Trafigura proposes carbon levy introduction to IMO
Trafigura, one of the world’s largest ship charterers, has proposed that the International Maritime Organization (IMO) introduces a carbon levy to help boost competitiveness and uptake of alternative fuels.
The company is proposing a levy between $250 and $300 per metric tonne of CO2 equivalent on shipping fuels. The system would be overseen by the IMO, and it would be adjusted as the competitiveness gap narrows.
“We believe that only through the introduction of a significant levy on carbon-intensive fuels can sufficient progress be made towards the decarbonisation of the global shipping industry,” the company said.
Trafigura believes the revenue raised from this levy could be partly used to fund further research and development into alternative fuels.
Some portion of the revenue should be used to help developing countries to manage the energy transition processes and to help them mitigate the consequences of climate change.

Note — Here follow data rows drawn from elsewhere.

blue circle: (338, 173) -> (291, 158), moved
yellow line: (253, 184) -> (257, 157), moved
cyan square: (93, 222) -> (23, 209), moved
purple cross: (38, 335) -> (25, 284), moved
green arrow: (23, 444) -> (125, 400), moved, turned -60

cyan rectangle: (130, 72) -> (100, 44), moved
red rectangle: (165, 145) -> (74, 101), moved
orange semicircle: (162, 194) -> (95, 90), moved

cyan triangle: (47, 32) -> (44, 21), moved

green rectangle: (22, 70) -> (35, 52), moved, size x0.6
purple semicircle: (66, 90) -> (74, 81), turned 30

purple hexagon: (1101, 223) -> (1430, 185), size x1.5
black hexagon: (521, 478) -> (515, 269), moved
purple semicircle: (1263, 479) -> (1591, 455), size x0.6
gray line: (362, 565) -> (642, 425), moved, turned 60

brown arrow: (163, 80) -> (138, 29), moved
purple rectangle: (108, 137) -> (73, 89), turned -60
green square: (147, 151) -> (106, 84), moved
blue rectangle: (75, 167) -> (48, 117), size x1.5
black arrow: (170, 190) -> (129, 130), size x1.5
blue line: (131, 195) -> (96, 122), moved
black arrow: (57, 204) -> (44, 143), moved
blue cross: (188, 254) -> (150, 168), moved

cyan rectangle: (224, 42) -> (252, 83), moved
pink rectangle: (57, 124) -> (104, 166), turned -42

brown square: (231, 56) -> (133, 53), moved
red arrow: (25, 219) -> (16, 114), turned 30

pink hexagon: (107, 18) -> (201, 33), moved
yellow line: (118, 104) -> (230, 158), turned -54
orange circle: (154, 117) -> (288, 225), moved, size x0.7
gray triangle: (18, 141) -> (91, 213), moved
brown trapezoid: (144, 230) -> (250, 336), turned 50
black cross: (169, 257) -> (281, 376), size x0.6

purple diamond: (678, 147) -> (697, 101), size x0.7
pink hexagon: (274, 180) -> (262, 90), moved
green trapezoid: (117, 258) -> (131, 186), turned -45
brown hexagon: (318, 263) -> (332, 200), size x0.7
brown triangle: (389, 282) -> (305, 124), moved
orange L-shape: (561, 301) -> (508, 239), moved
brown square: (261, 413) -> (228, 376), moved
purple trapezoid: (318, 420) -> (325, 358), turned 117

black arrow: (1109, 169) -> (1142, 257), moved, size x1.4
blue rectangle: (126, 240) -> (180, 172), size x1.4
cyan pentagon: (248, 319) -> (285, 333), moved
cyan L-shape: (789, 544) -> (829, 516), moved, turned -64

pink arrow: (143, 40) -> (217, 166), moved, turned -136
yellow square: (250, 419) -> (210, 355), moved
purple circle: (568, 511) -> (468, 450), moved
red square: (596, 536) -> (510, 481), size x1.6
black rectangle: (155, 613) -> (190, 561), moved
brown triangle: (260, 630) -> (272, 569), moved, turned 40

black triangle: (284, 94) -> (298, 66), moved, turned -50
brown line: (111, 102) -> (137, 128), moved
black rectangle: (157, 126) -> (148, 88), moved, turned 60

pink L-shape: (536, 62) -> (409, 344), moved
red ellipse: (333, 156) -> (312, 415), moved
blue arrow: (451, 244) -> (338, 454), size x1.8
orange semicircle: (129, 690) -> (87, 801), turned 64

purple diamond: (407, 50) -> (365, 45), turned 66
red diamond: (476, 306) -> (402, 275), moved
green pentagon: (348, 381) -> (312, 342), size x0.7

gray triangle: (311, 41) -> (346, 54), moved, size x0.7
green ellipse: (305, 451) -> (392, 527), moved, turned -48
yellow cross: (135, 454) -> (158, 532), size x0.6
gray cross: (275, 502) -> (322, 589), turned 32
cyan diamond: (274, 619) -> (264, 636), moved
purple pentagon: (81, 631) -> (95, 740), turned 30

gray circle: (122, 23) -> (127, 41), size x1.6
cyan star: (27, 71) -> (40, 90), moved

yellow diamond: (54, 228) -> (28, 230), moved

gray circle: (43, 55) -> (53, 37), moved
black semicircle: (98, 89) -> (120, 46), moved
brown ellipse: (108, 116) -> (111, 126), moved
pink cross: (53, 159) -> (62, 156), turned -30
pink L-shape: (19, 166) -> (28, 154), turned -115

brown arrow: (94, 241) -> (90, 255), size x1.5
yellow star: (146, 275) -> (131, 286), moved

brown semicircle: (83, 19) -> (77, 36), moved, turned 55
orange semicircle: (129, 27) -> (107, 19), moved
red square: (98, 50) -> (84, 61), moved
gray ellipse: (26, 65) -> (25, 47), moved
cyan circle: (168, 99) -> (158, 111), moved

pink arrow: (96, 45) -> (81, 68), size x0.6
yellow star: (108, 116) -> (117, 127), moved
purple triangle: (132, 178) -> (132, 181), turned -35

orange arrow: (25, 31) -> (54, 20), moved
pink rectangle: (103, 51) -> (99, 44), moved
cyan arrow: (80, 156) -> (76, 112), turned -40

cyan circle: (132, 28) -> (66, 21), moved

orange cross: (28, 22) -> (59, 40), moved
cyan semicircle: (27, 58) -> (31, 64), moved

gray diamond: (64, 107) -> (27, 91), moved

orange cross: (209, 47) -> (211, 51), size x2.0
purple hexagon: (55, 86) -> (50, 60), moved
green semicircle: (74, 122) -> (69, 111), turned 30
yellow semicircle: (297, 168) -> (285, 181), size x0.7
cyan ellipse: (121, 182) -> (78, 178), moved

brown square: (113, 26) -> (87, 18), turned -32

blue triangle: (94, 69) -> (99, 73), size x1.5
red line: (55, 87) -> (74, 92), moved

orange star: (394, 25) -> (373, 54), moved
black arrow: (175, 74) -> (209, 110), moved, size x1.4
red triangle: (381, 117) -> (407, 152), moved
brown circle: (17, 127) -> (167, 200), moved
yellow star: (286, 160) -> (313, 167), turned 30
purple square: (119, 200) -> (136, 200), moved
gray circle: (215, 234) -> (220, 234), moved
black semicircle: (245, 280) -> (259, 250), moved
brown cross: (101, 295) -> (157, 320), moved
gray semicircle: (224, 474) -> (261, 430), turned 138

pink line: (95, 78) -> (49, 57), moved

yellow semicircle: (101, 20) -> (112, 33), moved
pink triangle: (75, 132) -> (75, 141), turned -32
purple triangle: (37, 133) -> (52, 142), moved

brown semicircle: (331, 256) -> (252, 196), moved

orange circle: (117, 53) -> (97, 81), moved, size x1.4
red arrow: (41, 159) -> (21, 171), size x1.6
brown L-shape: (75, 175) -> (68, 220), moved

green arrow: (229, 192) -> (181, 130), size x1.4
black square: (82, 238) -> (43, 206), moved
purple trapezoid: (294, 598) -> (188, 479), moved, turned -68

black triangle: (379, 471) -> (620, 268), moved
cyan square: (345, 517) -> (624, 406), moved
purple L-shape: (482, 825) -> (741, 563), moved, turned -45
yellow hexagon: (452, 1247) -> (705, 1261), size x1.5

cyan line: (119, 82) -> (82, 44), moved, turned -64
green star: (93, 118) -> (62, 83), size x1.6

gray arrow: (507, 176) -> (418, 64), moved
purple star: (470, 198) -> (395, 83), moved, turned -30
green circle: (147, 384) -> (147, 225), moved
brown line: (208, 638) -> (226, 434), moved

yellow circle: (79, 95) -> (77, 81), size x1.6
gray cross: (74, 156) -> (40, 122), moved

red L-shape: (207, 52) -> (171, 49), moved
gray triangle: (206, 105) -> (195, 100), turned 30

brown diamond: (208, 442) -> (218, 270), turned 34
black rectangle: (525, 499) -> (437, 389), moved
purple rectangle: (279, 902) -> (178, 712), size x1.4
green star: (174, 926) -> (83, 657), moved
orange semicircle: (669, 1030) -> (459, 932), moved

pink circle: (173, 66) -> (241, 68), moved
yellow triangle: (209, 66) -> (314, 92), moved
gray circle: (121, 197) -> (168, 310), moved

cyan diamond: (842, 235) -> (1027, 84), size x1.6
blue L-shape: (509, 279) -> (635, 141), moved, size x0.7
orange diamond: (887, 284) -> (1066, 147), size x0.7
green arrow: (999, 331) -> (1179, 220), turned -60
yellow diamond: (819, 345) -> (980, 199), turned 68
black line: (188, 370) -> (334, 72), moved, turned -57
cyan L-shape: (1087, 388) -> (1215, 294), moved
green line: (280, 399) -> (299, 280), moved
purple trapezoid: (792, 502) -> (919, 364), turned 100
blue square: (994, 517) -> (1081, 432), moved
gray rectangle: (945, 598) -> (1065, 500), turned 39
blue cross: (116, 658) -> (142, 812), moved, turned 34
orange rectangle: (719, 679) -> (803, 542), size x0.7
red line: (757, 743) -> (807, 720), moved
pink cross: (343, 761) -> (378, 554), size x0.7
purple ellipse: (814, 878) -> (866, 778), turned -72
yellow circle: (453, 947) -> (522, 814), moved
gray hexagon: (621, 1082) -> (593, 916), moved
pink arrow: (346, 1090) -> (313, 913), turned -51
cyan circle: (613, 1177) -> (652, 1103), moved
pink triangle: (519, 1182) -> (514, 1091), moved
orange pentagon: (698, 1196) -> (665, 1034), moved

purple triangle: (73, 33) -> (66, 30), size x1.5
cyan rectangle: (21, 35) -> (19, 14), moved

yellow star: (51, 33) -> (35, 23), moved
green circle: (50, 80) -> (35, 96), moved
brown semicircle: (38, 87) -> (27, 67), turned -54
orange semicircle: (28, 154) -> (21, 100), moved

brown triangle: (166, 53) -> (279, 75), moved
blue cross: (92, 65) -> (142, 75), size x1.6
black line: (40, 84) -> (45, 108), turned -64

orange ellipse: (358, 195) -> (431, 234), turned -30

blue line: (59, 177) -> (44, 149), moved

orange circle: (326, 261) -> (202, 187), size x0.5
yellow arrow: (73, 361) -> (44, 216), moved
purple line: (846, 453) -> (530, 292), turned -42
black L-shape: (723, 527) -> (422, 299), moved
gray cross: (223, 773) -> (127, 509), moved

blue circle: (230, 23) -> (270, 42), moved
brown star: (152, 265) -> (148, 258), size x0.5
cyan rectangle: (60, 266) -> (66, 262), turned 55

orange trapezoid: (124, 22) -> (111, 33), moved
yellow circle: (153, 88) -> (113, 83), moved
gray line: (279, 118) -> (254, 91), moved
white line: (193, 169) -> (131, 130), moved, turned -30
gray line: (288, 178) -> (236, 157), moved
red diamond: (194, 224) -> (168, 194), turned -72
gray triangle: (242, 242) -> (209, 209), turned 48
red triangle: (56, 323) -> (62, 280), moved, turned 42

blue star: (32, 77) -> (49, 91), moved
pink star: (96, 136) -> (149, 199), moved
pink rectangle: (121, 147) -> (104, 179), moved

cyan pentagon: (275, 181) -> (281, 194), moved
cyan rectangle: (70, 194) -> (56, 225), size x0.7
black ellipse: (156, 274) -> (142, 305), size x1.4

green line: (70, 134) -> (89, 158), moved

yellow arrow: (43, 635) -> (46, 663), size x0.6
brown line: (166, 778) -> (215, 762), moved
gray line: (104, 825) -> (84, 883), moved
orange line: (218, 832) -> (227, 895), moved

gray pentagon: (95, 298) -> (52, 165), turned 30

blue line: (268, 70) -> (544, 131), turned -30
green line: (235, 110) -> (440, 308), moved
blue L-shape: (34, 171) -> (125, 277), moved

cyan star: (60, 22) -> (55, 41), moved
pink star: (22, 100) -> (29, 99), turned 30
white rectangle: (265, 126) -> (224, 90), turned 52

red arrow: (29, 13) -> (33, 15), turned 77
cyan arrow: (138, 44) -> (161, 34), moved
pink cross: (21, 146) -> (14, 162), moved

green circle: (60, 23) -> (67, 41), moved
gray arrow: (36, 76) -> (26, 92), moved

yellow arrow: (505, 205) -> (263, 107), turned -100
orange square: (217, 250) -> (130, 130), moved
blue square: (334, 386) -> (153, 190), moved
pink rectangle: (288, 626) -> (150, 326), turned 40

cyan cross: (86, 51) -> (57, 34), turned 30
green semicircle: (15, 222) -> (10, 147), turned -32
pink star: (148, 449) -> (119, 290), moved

“We recognise that a carbon levy will have an immediate effect on shipping costs which companies – including ours – would bear. This increase in operational costs will spur charterers to change behaviour to reduce emissions, charter more efficient ships and switch to lower carbon fuels,” Trafigura pointed out.
The proposal coincides with the growing pressure on the IMO to introduce a market-based measure to help bridge the enormous investment needed to make the switch to alternative fuels to decarbonize shipping.
The push for the international community to act on this measure before the EU is mounting since Europe seems to be losing patience with slow action from the IMO and might go at it on its own.
The industry agrees that a regional measure would be counter-productive causing market distortion or even trade tensions.
The International Maritime Organization (IMO) is targeting a 40 percent decrease in GHG emissions by 2030 for international shipping and a 50% cut by 2050 when compared to the 2008 levels.
To do so, the industry needs to introduce zero-emission ships by 2030 and switch to zero-emission fuels.
That being said, the sector also needs to invest trillions of dollars to build a completely new fuel industry and the supporting infrastructure in a couple of decades. Most importantly, the endeavor must make business sense for the switch to be feasible and economically sensible.
In December 2019 shipping associations across the maritime sector submitted a proposal to the IMO for the establishment of a $5 billion worth IMO GHG reduction research and development program.
It proposes $2 are collected per tonne of fuel over a period of ten years.
The discussion on the proposal has been delayed due to COVID-19 related restrictions. However, the fund will be on the agenda once IMO’s Marine Environment Protection Committee (MEPC)meets in November in a digital setting to discuss pressing matters.